((

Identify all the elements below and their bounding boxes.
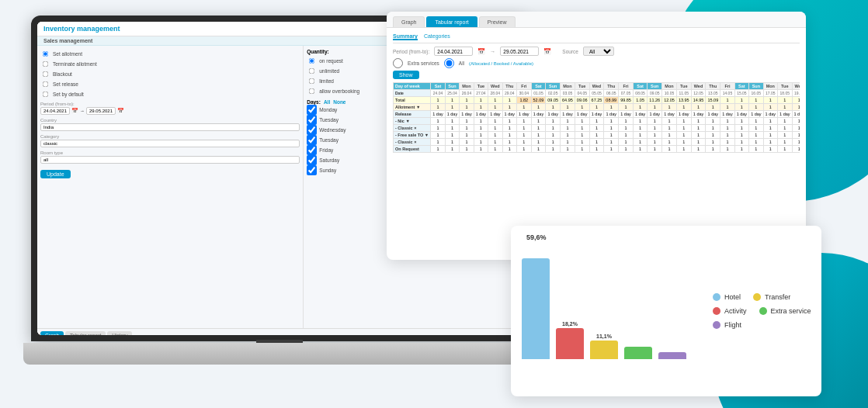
bar-hotel-bar bbox=[522, 258, 550, 359]
tabular-show-button[interactable]: Show bbox=[393, 71, 419, 79]
table-header-row: Day of week SatSun MonTueWed ThuFri SatS… bbox=[394, 83, 800, 90]
laptop-base bbox=[23, 343, 536, 365]
radio-group: Set allotment Terminate allotment Blacko… bbox=[40, 49, 300, 99]
bar-extra-bar bbox=[624, 347, 652, 359]
hotel-dot bbox=[713, 293, 720, 301]
freesale-row: - Free sale TO ▼ 11 111 11 11 111 11 11 … bbox=[394, 132, 800, 139]
bar-chart: 18,2% 11,1% bbox=[519, 243, 705, 359]
country-input[interactable] bbox=[40, 123, 300, 131]
transfer-dot bbox=[753, 293, 761, 301]
activity-dot bbox=[713, 307, 720, 315]
tabular-content: Summary Categories Period (from-to): 📅 →… bbox=[387, 28, 806, 156]
bar-hotel bbox=[522, 257, 550, 359]
classic2-row: - Classic × 11 111 11 11 111 11 11 111 1… bbox=[394, 139, 800, 146]
legend-activity: Activity bbox=[713, 307, 747, 315]
date-row: Date 24.0425.04 26.0427.0428.04 29.0430.… bbox=[394, 90, 800, 97]
update-button[interactable]: Update bbox=[40, 170, 71, 178]
bar-transfer: 11,1% bbox=[590, 334, 618, 359]
hotel-label: Hotel bbox=[724, 293, 741, 301]
onrequest-row: On Request 11 111 11 11 111 11 11 111 11… bbox=[394, 146, 800, 153]
tabular-tab-header: Graph Tabular report Preview bbox=[387, 12, 806, 28]
source-select[interactable]: All bbox=[583, 47, 614, 56]
transfer-label: Transfer bbox=[765, 293, 790, 301]
bar-activity-label: 18,2% bbox=[562, 321, 578, 327]
inventory-left-panel: Set allotment Terminate allotment Blacko… bbox=[37, 46, 304, 328]
tabular-period-from[interactable] bbox=[434, 47, 473, 56]
nav-categories[interactable]: Categories bbox=[424, 33, 450, 40]
bar-flight bbox=[658, 351, 686, 359]
category-input[interactable] bbox=[40, 140, 300, 147]
tab-preview-btn[interactable]: Preview bbox=[479, 16, 516, 27]
graph-tabs: Graph Tabular report History bbox=[37, 329, 522, 335]
bar-transfer-bar bbox=[590, 341, 618, 359]
legend-flight: Flight bbox=[713, 321, 741, 329]
total-row: Total 11 111 11.82 52.0909.05 64.9509.06… bbox=[394, 97, 800, 104]
classic-row: - Classic × 11 111 11 11 111 11 11 111 1… bbox=[394, 125, 800, 132]
release-row: Release 1 day1 day 1 day1 day1 day 1 day… bbox=[394, 111, 800, 118]
flight-label: Flight bbox=[724, 321, 741, 329]
all-radio[interactable] bbox=[444, 58, 454, 68]
activity-label: Activity bbox=[724, 307, 747, 315]
chart-legend: Hotel Transfer Activity Extra service Fl… bbox=[713, 233, 814, 389]
tabular-period-to[interactable] bbox=[500, 47, 539, 56]
tab-tabular-btn[interactable]: Tabular report bbox=[426, 16, 477, 27]
bar-activity-bar bbox=[556, 328, 584, 359]
allotment-row: Allotment ▼ 11 111 11 11 111 11 11 111 1… bbox=[394, 104, 800, 111]
inventory-table: Day of week SatSun MonTueWed ThuFri SatS… bbox=[393, 82, 800, 153]
legend-row-3: Flight bbox=[713, 321, 814, 329]
extra-services-radio[interactable] bbox=[393, 58, 403, 68]
table-container[interactable]: Day of week SatSun MonTueWed ThuFri SatS… bbox=[393, 82, 800, 153]
tab-nav: Summary Categories bbox=[393, 31, 800, 43]
nic-row: - Nic ▼ 11 111 11 11 111 11 11 111 11 11… bbox=[394, 118, 800, 125]
period-row: Period (from-to): 📅 → 📅 Source All bbox=[393, 47, 800, 56]
legend-hotel: Hotel bbox=[713, 293, 741, 301]
legend-transfer: Transfer bbox=[753, 293, 790, 301]
chart-area: 59,6% 18,2% 11,1% bbox=[519, 233, 705, 389]
bar-extra bbox=[624, 345, 652, 359]
legend-extra-service: Extra service bbox=[759, 307, 811, 315]
bar-flight-bar bbox=[658, 352, 686, 359]
tab-history[interactable]: History bbox=[107, 331, 132, 335]
radio-row: Extra services All (Allocated / Booked /… bbox=[393, 58, 800, 68]
period-from-input[interactable] bbox=[40, 107, 70, 115]
days-none-link[interactable]: None bbox=[333, 99, 345, 105]
graph-section: Graph Tabular report History Period (fro… bbox=[37, 328, 522, 335]
tabular-report-panel: Graph Tabular report Preview Summary Cat… bbox=[387, 12, 806, 260]
tab-graph[interactable]: Graph bbox=[40, 331, 64, 335]
tab-tabular[interactable]: Tabular report bbox=[65, 331, 106, 335]
extra-service-label: Extra service bbox=[771, 307, 811, 315]
flight-dot bbox=[713, 321, 720, 329]
days-all-link[interactable]: All bbox=[324, 99, 330, 105]
legend-row-1: Hotel Transfer bbox=[713, 293, 814, 301]
bar-activity: 18,2% bbox=[556, 321, 584, 359]
legend-row-2: Activity Extra service bbox=[713, 307, 814, 315]
period-to-input[interactable] bbox=[86, 107, 116, 115]
bar-chart-panel: 59,6% 18,2% 11,1% bbox=[511, 226, 821, 396]
chart-top-label: 59,6% bbox=[526, 233, 547, 241]
bar-transfer-label: 11,1% bbox=[596, 334, 612, 339]
extra-service-dot bbox=[759, 307, 767, 315]
tab-graph-btn[interactable]: Graph bbox=[393, 16, 425, 27]
nav-summary[interactable]: Summary bbox=[393, 33, 418, 40]
room-type-input[interactable] bbox=[40, 156, 300, 164]
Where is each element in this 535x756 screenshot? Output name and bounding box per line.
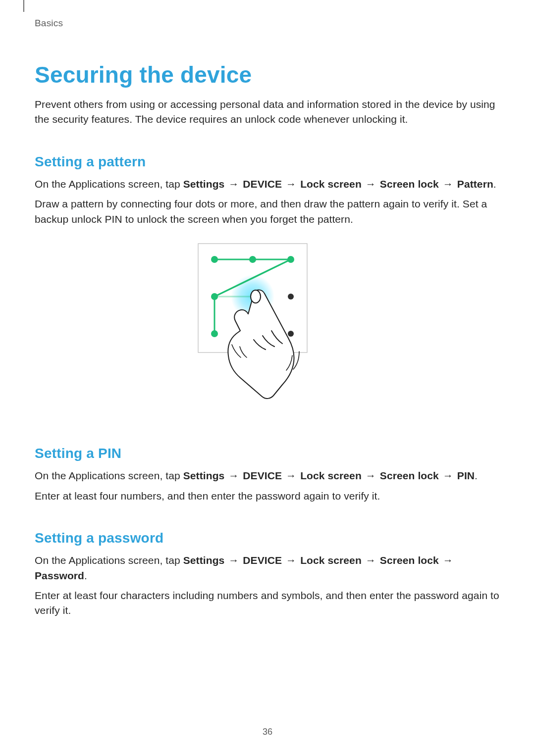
arrow-icon: → xyxy=(285,468,297,483)
password-path-step-1: Settings xyxy=(183,554,225,566)
pattern-path-step-3: Lock screen xyxy=(300,178,362,190)
pattern-path-step-2: DEVICE xyxy=(243,178,282,190)
arrow-icon: → xyxy=(365,177,377,192)
svg-point-11 xyxy=(288,331,294,337)
password-path-step-3: Lock screen xyxy=(300,554,362,566)
password-body: Enter at least four characters including… xyxy=(35,588,500,618)
arrow-icon: → xyxy=(227,553,240,568)
arrow-icon: → xyxy=(442,177,454,192)
pin-lead-text: On the Applications screen, tap xyxy=(35,470,183,481)
svg-point-6 xyxy=(287,256,294,263)
pattern-path-step-5: Pattern xyxy=(457,178,493,190)
password-lead-text: On the Applications screen, tap xyxy=(35,554,183,566)
arrow-icon: → xyxy=(285,177,297,192)
arrow-icon: → xyxy=(442,553,454,568)
pattern-body: Draw a pattern by connecting four dots o… xyxy=(35,197,500,227)
password-path-step-2: DEVICE xyxy=(243,554,282,566)
heading-pattern: Setting a pattern xyxy=(35,154,500,170)
pattern-illustration-wrap xyxy=(35,241,500,419)
pin-path-step-5: PIN xyxy=(457,470,475,481)
arrow-icon: → xyxy=(227,468,240,483)
password-path-step-4: Screen lock xyxy=(380,554,439,566)
pattern-path-paragraph: On the Applications screen, tap Settings… xyxy=(35,177,500,192)
arrow-icon: → xyxy=(442,468,454,483)
svg-point-12 xyxy=(251,290,261,303)
arrow-icon: → xyxy=(285,553,297,568)
intro-paragraph: Prevent others from using or accessing p… xyxy=(35,97,500,127)
heading-pin: Setting a PIN xyxy=(35,446,500,461)
svg-point-7 xyxy=(211,293,218,300)
page-container: Basics Securing the device Prevent other… xyxy=(0,0,535,756)
page-number: 36 xyxy=(0,727,535,737)
pattern-lead-text: On the Applications screen, tap xyxy=(35,178,183,190)
pattern-path-step-1: Settings xyxy=(183,178,225,190)
section-header: Basics xyxy=(35,0,500,29)
svg-point-5 xyxy=(249,256,256,263)
pin-trail: . xyxy=(475,470,478,481)
pin-body: Enter at least four numbers, and then en… xyxy=(35,489,500,504)
pattern-svg xyxy=(193,241,342,419)
arrow-icon: → xyxy=(365,553,377,568)
pin-path-step-3: Lock screen xyxy=(300,470,362,481)
svg-point-9 xyxy=(288,294,294,300)
password-path-step-5: Password xyxy=(35,570,84,581)
svg-point-8 xyxy=(211,330,218,337)
page-title: Securing the device xyxy=(35,61,500,88)
arrow-icon: → xyxy=(365,468,377,483)
pattern-illustration xyxy=(193,241,342,419)
pin-path-step-4: Screen lock xyxy=(380,470,439,481)
svg-point-4 xyxy=(211,256,218,263)
pin-path-step-2: DEVICE xyxy=(243,470,282,481)
heading-password: Setting a password xyxy=(35,530,500,546)
pin-path-paragraph: On the Applications screen, tap Settings… xyxy=(35,468,500,483)
page-crop-mark xyxy=(23,0,24,12)
password-path-paragraph: On the Applications screen, tap Settings… xyxy=(35,553,500,583)
pattern-path-step-4: Screen lock xyxy=(380,178,439,190)
pin-path-step-1: Settings xyxy=(183,470,225,481)
password-trail: . xyxy=(84,570,87,581)
pattern-trail: . xyxy=(493,178,496,190)
arrow-icon: → xyxy=(227,177,240,192)
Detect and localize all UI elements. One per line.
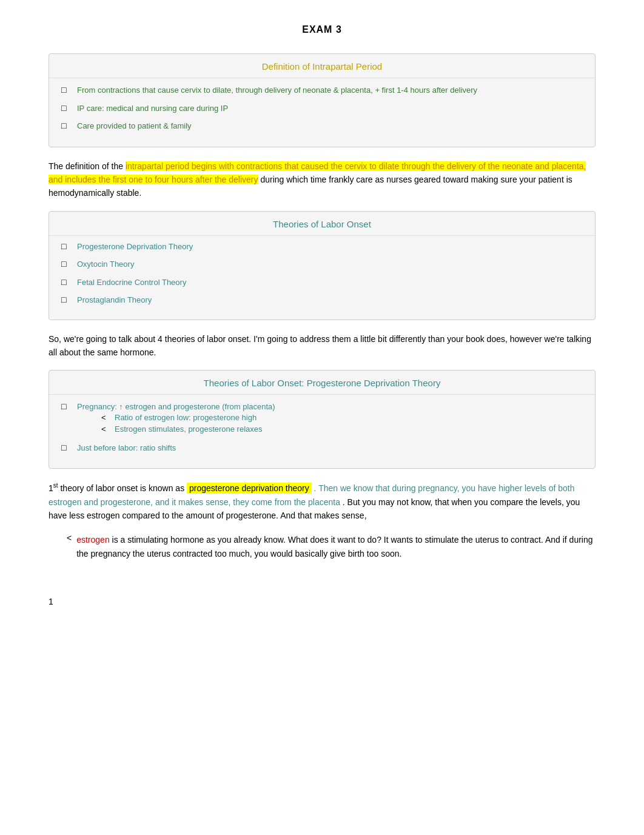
para1-highlight1: intrapartal period	[126, 161, 189, 171]
para3-highlight: progesterone deprivation theory	[187, 483, 312, 494]
sub-bullet-text: Ratio of estrogen low: progesterone high	[115, 413, 257, 422]
list-item: □ Pregnancy: ↑ estrogen and progesterone…	[61, 401, 583, 436]
section3-header: Theories of Labor Onset: Progesterone De…	[49, 371, 595, 395]
list-item: □ Fetal Endocrine Control Theory	[61, 277, 583, 289]
bullet-text: Prostaglandin Theory	[77, 294, 152, 306]
list-item: □ From contractions that cause cervix to…	[61, 84, 583, 96]
bullet-text: Oxytocin Theory	[77, 258, 134, 270]
bullet-icon: □	[61, 85, 71, 95]
section1-header: Definition of Intrapartal Period	[49, 54, 595, 78]
paragraph-theories: So, we're going to talk about 4 theories…	[49, 332, 595, 360]
list-item: □ Care provided to patient & family	[61, 120, 583, 132]
sub-bullet-icon: <	[101, 413, 110, 422]
estrogen-bullet-icon: <	[67, 533, 72, 560]
para3-part1: theory of labor onset is known as	[58, 483, 187, 493]
bullet-text-main: Pregnancy: ↑ estrogen and progesterone (…	[77, 402, 275, 411]
sub-list-item: < Estrogen stimulates, progesterone rela…	[101, 424, 275, 434]
section3-body: □ Pregnancy: ↑ estrogen and progesterone…	[49, 395, 595, 468]
bullet-text: Fetal Endocrine Control Theory	[77, 277, 186, 289]
para3-prefix: 1	[49, 483, 53, 493]
bullet-icon: □	[61, 121, 71, 130]
paragraph-definition: The definition of the intrapartal period…	[49, 159, 595, 200]
estrogen-text: is a stimulating hormone as you already …	[76, 535, 592, 558]
sub-bullet-icon: <	[101, 424, 110, 434]
sub-list-item: < Ratio of estrogen low: progesterone hi…	[101, 413, 275, 422]
page-number: 1	[49, 597, 595, 606]
estrogen-word: estrogen	[76, 535, 109, 545]
bullet-icon: □	[61, 401, 71, 411]
bullet-icon: □	[61, 443, 71, 452]
section-progesterone: Theories of Labor Onset: Progesterone De…	[49, 370, 595, 469]
bullet-icon: □	[61, 241, 71, 251]
bullet-icon: □	[61, 277, 71, 287]
bullet-icon: □	[61, 103, 71, 113]
list-item: □ Oxytocin Theory	[61, 258, 583, 270]
bullet-text: From contractions that cause cervix to d…	[77, 84, 477, 96]
para1-before: The definition of the	[49, 161, 126, 171]
bullet-text: Progesterone Deprivation Theory	[77, 241, 193, 253]
list-item: □ Just before labor: ratio shifts	[61, 442, 583, 454]
estrogen-block: < estrogen is a stimulating hormone as y…	[67, 533, 595, 560]
bullet-icon: □	[61, 259, 71, 269]
paragraph-progesterone: 1st theory of labor onset is known as pr…	[49, 481, 595, 522]
sub-bullet-text: Estrogen stimulates, progesterone relaxe…	[115, 424, 263, 434]
para3-superscript: st	[53, 482, 58, 489]
estrogen-content: estrogen is a stimulating hormone as you…	[76, 533, 595, 560]
section1-body: □ From contractions that cause cervix to…	[49, 78, 595, 147]
page-title: EXAM 3	[49, 24, 595, 35]
list-item: □ Prostaglandin Theory	[61, 294, 583, 306]
bullet-icon: □	[61, 295, 71, 304]
bullet-text: Just before labor: ratio shifts	[77, 442, 176, 454]
list-item: □ Progesterone Deprivation Theory	[61, 241, 583, 253]
bullet-text: IP care: medical and nursing care during…	[77, 102, 228, 115]
bullet-text: Care provided to patient & family	[77, 120, 192, 132]
list-item: □ IP care: medical and nursing care duri…	[61, 102, 583, 115]
section2-body: □ Progesterone Deprivation Theory □ Oxyt…	[49, 236, 595, 320]
section-theories: Theories of Labor Onset □ Progesterone D…	[49, 211, 595, 320]
section2-header: Theories of Labor Onset	[49, 212, 595, 236]
section-definition: Definition of Intrapartal Period □ From …	[49, 53, 595, 147]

))

> **Problem statement**:
The answer should be a number alone: how many lines of the entries hold the word "Prostaglandin"?

> **Problem solution**:
2